Stored data entries

*** Block opens ***

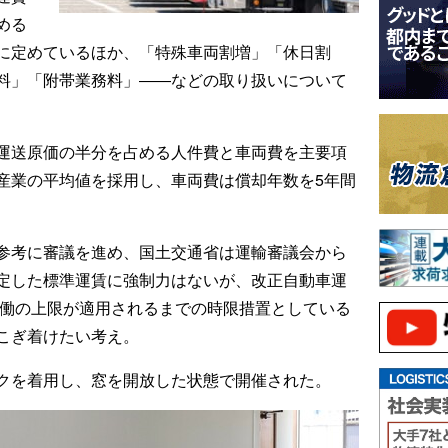
める
に定めているほか、「特殊車両割増」「休日割
料」「附帯業務料」――などの取り扱いについて
運送原価の半分を占める人件費と車両費を主要項
産業の平均値を採用し、車両費は償却年数を5年間
参考に審議を進め、国土交通省は運輸審議会から
定した標準運賃に強制力はないが、改正自動車運
労働の上限が適用されるまでの時限措置としている
こぎ着けたい考え。
クを着用し、窓を開放した状態で開催された。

*** Block closes ***

EXERCISE DIRECTIONS
Find "料」「附帯業務料」――などの取り扱いについて" in the entries above, then repeat its line and all lines after it exactly, down to the last line.

TASK RESPONSE
料」「附帯業務料」――などの取り扱いについて
運送原価の半分を占める人件費と車両費を主要項
産業の平均値を採用し、車両費は償却年数を5年間
参考に審議を進め、国土交通省は運輸審議会から
定した標準運賃に強制力はないが、改正自動車運
労働の上限が適用されるまでの時限措置としている
こぎ着けたい考え。
クを着用し、窓を開放した状態で開催された。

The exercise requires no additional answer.